Rheumatoid arthritis lungs



by Nathan Wei, MD, FACP, FACR

Nathan Wei is a nationally known board-certified rheumatologist and author of the Second Opinion Arthritis Treatment Kit. It's available exclusively at this website... not available in stores.

Click here: Second Opinion Arthritis Treatment Kit




From the American College of Rheumatology

Rheumatoid arthritis is the most common inflammatory form of arthritis.

It is a systemic disease, meaning it affects other organ systems besides the joints. One of the more serious complications is rheumatoid involvement of the lungs.

The most common respiratory manifestation of rheumatoid arthritis is pleuritis. Asymptomatic pleural disease can occur in up to 40% of patients with seropositive rheumatoid arthritis. The pleural effusions of rheumatoid arthritis typically have high protein levels and low glucose levels, but the white blood cell count is less than 5,000/microliter.

Rheumatoid nodules can sometimes be seen on pleural biopsy. Interstitial lung disease is more frequent in males than in females. Manifestations of interstitial lung disease include rheumatoid nodules, diffuse interstitial pneumonitis with or without pulmonary fibrosis, bronchiolitis obliterans, bronchiolitis obliterans with organizing pneumonia, bronchiectasis, and pulmonary hypertension.
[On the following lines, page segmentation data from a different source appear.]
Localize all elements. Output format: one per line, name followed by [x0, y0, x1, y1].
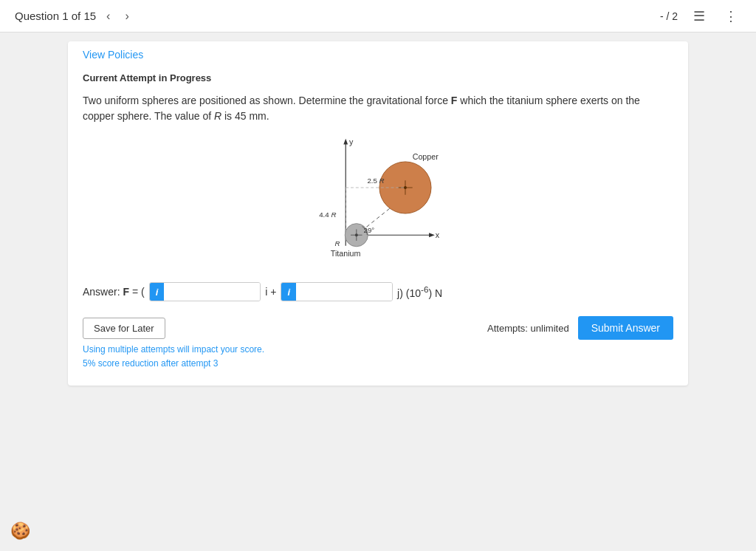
answer-input-2[interactable] — [296, 283, 392, 301]
content-card: View Policies Current Attempt in Progres… — [68, 41, 688, 386]
warning-text: Using multiple attempts will impact your… — [68, 340, 688, 371]
nav-right: - / 2 ☰ ⋮ — [660, 7, 741, 26]
attempt-banner-text: Current Attempt in Progress — [83, 72, 211, 83]
answer-input-1[interactable] — [164, 283, 260, 301]
svg-text:29°: 29° — [364, 226, 375, 234]
question-title: Question 1 of 15 — [15, 10, 96, 22]
bottom-row: Save for Later Attempts: unlimited Submi… — [68, 312, 688, 340]
submit-answer-button[interactable]: Submit Answer — [578, 316, 673, 340]
svg-marker-4 — [429, 233, 435, 237]
i-plus-label: i + — [265, 286, 276, 298]
svg-text:R: R — [335, 239, 340, 247]
cookie-icon-button[interactable]: 🍪 — [10, 521, 30, 541]
unit-label: j) (10-6) N — [397, 284, 442, 299]
svg-text:Titanium: Titanium — [331, 249, 361, 258]
svg-text:2.5 R: 2.5 R — [367, 177, 384, 185]
diagram-container: y x — [83, 134, 673, 267]
prev-question-button[interactable]: ‹ — [102, 8, 114, 24]
info-button-1[interactable]: i — [150, 283, 165, 301]
exponent: -6 — [421, 284, 428, 294]
svg-text:x: x — [436, 230, 440, 239]
answer-label: Answer: F = ( — [83, 286, 145, 298]
svg-marker-1 — [343, 139, 348, 145]
svg-text:y: y — [349, 137, 354, 146]
warning-line-1: Using multiple attempts will impact your… — [83, 343, 673, 357]
info-button-2[interactable]: i — [281, 283, 296, 301]
answer-row: Answer: F = ( i i + i j) (10-6) N — [68, 282, 688, 301]
attempts-text: Attempts: unlimited — [487, 323, 569, 334]
svg-text:Copper: Copper — [413, 152, 439, 161]
svg-text:4.4 R: 4.4 R — [319, 211, 336, 219]
warning-line-2: 5% score reduction after attempt 3 — [83, 357, 673, 371]
input-group-1: i — [149, 282, 261, 301]
input-group-2: i — [281, 282, 393, 301]
right-actions: Attempts: unlimited Submit Answer — [487, 316, 673, 340]
view-policies-link[interactable]: View Policies — [68, 41, 688, 65]
attempt-banner: Current Attempt in Progress — [68, 65, 688, 93]
diagram-svg: y x — [297, 134, 459, 267]
list-icon-button[interactable]: ☰ — [690, 7, 709, 26]
question-body: Two uniform spheres are positioned as sh… — [68, 93, 688, 267]
save-later-button[interactable]: Save for Later — [83, 318, 165, 339]
more-options-button[interactable]: ⋮ — [721, 7, 741, 26]
top-bar: Question 1 of 15 ‹ › - / 2 ☰ ⋮ — [0, 0, 756, 32]
question-text: Two uniform spheres are positioned as sh… — [83, 93, 673, 124]
next-question-button[interactable]: › — [120, 8, 133, 24]
score-display: - / 2 — [660, 10, 678, 22]
nav-left: Question 1 of 15 ‹ › — [15, 8, 134, 24]
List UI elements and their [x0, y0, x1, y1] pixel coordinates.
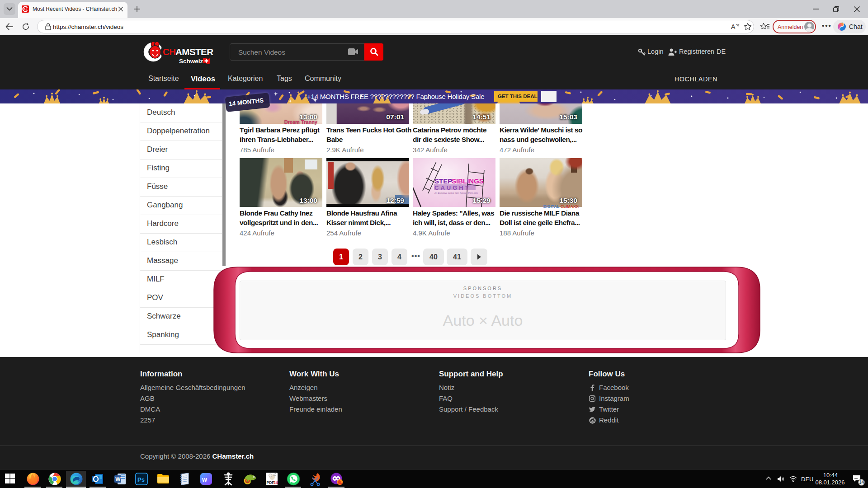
svg-text:24: 24 [274, 480, 278, 485]
svg-text:PDF: PDF [267, 480, 274, 485]
svg-text:CH: CH [163, 47, 176, 57]
svg-text:An Exclusive series from hussi: An Exclusive series from hussies Porn.co… [434, 192, 478, 194]
svg-text:AMSTER: AMSTER [175, 47, 213, 57]
svg-text:w: w [202, 476, 207, 483]
svg-text:SIBLINGS: SIBLINGS [452, 177, 484, 185]
svg-text:W: W [115, 476, 121, 483]
svg-text:STEP: STEP [434, 177, 452, 185]
svg-text:A: A [731, 23, 736, 30]
svg-text:Schweiz: Schweiz [179, 58, 203, 65]
svg-text:Ps: Ps [137, 476, 145, 483]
Patients with rheumatoid arthritis are more susceptible to small-airways disease and emphysema, even in the absence of immunosuppressive therapy. In addition, many of the drugs used to treat rheumatoid arthritis, such as methotrexate, gold, penicillamine, and cyclophosphamide, can cause interstitial lung disease. Also, use of tumor necrosis factor (TNF) antagonists may lead to reactivation of tuberculosis and increased susceptibility to fungal infections.

Crackles may be heard when listening to the lungs with a stethoscope (auscultation). Alternatively, there may be decreased breath sounds or a "rub."

A chest X-ray may show abnormalities consistent with rheumatoid lung disease.

A CT scan of the chest may show abnormalities consistent with rheumatoid lung disease.

An echocardiogram may show pulmonary hypertension.

A thoracentesis (putting a needle into fluid around the lung) can provide the doctor access to pleural fluid that has the characteristics of rheumatoid lung disease.

A bronchoscopic, video-assisted, or open lung biopsy may show findings consistent with rheumatoid lung disease.

Chest x-rays are not sensitive enough to detect early or subtle interstitial lung disease. Pulmonary function testing, high-resolution computed tomography, bronchoalveolar lavage, or echocardiography is required to evaluate rheumatoid arthritis patients with pulmonary complaints. Cricoarytenoid involvement with rheumatoid arthritis can result in vocal cord dysfunction with manifestations ranging from hoarseness to upper airway obstruction with inspiratory stridor.